Friday 12 September 2014

Welcoming the robots

Mark Bide, Chairman at the Publishers Licensing Society chaired the penultimate panel at the ALPSP International Conference on text and data mining (TDM).

Gemma Hersh, Policy Director at Elsevier talked through the Elsevier TDM policy. It has been controversial with calls to change it. Central to their policy is the use of the ScienceDirect API, designed to help preserve the performance of website for everyone else.

One controversy is that a license is Elsevier's way of exerting control. However, they have a global license (which complies with the UK copyright exception and balances with copyright frameworks). Another complaint is around the click through agreement: critics believe it controls what researchers are doing and takes control away from libraries to place liability on researchers. However, it is an automatic process, there is no additional liability, it is aligned with institutional e-amendment, provides guidelines on reuse and can offer one to one support.

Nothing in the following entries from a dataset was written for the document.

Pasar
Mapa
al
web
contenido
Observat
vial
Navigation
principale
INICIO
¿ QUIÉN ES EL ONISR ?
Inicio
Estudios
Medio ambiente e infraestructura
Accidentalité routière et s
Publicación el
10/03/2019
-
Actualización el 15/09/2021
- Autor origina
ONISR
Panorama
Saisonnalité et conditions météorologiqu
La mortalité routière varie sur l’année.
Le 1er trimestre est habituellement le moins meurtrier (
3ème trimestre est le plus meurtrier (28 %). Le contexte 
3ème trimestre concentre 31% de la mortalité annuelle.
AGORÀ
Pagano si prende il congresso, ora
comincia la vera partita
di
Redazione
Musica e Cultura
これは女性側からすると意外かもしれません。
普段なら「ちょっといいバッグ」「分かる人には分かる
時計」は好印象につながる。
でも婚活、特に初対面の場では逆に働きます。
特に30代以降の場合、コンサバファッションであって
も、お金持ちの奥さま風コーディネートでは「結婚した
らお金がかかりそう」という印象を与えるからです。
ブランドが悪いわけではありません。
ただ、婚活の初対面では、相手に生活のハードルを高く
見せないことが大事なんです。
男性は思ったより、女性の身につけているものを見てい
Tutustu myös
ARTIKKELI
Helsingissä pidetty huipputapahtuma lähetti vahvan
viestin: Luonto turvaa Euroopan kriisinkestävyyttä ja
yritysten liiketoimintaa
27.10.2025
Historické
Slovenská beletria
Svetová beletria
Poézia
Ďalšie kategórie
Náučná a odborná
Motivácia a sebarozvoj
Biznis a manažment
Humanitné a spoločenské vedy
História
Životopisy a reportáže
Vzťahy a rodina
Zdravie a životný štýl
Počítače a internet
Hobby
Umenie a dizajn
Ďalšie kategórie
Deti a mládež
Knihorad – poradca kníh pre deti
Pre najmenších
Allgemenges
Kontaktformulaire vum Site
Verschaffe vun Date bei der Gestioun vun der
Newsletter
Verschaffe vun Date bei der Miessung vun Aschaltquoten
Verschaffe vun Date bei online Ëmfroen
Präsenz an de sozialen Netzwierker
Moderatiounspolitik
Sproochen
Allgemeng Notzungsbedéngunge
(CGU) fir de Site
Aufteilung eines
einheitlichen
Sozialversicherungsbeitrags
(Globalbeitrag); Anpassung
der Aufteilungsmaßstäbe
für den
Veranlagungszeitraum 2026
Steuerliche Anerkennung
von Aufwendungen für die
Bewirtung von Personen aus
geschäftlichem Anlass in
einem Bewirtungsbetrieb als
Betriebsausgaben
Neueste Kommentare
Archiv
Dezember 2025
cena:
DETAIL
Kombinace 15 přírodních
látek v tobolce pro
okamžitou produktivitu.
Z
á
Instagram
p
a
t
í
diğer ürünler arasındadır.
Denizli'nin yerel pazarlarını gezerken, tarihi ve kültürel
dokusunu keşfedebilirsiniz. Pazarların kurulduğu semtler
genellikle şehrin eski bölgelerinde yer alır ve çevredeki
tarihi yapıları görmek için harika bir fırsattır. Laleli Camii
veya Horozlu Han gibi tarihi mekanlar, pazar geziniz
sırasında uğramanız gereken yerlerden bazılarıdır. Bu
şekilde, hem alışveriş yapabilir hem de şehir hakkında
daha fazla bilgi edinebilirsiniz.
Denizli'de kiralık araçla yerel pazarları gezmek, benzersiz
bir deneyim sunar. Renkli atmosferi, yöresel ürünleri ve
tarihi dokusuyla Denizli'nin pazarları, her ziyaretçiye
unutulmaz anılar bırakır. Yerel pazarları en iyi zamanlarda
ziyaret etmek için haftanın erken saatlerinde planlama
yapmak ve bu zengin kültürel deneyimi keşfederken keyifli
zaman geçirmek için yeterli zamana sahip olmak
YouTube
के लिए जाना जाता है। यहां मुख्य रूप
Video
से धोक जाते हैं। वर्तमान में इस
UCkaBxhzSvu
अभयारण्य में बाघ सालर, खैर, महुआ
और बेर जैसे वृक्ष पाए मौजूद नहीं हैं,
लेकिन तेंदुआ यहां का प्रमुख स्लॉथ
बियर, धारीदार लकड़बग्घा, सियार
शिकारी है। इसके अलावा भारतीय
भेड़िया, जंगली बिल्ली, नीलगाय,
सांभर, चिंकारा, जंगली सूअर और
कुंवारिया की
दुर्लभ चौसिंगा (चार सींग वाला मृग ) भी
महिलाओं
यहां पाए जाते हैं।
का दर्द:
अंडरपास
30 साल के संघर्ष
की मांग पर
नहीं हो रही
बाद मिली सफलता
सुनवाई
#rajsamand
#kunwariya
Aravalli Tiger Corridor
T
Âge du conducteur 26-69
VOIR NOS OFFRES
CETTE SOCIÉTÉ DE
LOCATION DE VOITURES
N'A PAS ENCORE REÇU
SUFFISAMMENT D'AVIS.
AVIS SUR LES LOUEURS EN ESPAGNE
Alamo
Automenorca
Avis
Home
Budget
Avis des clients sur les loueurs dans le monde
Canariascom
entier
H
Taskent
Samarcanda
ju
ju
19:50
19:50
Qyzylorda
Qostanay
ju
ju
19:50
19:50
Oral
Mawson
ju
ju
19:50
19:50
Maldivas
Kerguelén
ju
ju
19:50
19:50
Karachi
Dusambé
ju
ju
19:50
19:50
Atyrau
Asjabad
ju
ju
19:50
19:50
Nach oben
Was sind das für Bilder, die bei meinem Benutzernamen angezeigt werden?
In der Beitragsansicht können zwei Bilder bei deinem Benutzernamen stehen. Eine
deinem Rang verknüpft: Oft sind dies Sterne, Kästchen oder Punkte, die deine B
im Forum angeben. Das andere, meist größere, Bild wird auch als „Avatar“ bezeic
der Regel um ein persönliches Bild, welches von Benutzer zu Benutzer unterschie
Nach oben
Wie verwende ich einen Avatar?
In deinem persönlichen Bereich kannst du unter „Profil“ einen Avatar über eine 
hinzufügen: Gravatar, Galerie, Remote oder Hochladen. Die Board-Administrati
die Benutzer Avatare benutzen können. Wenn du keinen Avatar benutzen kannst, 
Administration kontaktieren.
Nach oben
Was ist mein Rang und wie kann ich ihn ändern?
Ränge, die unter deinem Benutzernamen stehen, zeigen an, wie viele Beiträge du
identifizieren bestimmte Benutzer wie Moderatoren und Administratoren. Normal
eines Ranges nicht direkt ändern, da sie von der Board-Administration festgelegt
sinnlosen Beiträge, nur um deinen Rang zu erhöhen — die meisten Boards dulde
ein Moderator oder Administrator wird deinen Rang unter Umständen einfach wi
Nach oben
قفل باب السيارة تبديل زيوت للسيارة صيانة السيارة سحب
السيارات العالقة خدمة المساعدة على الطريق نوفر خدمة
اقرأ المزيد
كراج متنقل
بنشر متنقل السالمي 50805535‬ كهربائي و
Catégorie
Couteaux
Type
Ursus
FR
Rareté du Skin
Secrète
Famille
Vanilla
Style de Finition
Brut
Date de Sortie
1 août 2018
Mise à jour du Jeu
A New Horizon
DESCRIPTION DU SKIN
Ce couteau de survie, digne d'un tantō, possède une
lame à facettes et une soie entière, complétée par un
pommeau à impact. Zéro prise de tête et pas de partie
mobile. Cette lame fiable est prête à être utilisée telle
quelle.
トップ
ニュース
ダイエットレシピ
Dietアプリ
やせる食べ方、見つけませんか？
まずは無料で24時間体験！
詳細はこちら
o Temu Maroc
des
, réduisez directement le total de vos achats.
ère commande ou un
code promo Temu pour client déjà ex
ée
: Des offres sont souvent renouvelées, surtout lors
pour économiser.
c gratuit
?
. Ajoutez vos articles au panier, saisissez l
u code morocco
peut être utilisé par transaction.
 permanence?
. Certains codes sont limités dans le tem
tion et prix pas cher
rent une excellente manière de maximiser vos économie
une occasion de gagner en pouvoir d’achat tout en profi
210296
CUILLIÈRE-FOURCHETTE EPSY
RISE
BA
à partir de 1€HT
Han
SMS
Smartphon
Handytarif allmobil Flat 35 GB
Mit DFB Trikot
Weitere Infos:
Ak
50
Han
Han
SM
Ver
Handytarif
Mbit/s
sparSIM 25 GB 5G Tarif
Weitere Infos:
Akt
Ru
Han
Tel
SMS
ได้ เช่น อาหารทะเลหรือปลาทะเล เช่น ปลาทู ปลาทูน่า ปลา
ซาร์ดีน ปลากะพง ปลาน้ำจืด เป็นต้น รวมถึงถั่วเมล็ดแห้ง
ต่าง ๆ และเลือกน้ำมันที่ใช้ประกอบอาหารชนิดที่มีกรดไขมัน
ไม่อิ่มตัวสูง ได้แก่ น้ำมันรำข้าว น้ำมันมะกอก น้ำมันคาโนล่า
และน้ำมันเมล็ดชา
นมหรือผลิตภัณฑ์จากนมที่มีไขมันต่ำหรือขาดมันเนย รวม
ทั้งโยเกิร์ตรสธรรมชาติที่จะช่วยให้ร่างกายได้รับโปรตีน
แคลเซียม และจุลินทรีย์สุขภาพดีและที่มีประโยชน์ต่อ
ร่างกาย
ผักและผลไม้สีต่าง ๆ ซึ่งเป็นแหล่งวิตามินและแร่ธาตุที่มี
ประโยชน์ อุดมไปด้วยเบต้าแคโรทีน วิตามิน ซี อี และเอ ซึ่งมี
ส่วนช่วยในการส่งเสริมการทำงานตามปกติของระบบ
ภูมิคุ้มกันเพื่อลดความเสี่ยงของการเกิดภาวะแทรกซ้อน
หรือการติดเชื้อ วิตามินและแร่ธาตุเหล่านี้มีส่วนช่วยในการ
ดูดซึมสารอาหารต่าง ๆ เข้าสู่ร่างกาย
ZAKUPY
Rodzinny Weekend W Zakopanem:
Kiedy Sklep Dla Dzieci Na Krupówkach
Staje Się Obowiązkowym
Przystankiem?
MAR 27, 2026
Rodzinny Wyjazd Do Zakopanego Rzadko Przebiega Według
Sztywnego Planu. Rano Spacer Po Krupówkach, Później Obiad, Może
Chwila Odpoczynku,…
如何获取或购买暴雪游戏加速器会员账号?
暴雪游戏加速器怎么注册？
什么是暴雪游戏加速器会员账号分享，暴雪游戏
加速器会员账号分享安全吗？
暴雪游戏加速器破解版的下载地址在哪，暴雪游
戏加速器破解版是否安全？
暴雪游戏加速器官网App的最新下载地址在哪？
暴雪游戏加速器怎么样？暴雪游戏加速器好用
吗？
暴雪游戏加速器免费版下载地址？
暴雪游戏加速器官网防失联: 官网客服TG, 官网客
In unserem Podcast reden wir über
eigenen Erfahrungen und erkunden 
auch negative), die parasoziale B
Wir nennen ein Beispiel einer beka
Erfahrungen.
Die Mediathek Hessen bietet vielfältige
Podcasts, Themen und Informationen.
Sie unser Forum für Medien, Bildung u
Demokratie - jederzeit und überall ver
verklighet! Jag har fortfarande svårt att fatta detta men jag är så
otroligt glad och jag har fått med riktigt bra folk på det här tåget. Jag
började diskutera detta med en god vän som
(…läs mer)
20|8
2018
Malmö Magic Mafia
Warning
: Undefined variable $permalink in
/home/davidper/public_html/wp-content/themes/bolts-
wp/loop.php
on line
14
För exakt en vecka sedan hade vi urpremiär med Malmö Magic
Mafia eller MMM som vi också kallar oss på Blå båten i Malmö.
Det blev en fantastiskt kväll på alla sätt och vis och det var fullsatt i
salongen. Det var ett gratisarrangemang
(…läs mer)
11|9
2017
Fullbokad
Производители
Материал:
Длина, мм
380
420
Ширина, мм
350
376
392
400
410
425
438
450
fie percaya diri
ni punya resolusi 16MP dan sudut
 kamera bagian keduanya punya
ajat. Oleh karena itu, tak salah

Another complaint is that they didn't allow text mining of images. The reason was they did not hold copyright in all the images so they would do it on request. However, they now do it automatically and include terms of use flagging when they need to contact the copyright owner where it doesn't lie with Elsevier.

There were criticisms that they were trying to claim copyright over TDM output. This was inadvertent and they have adjusted the policy to be a little more flexible and take this into account. A final misconception was that the policy was rigid.

In Europe, they have signed a commitment to facilitate TDM for researchers, but their policy is global. They are also a signatory of CrossRef and think the new service is good.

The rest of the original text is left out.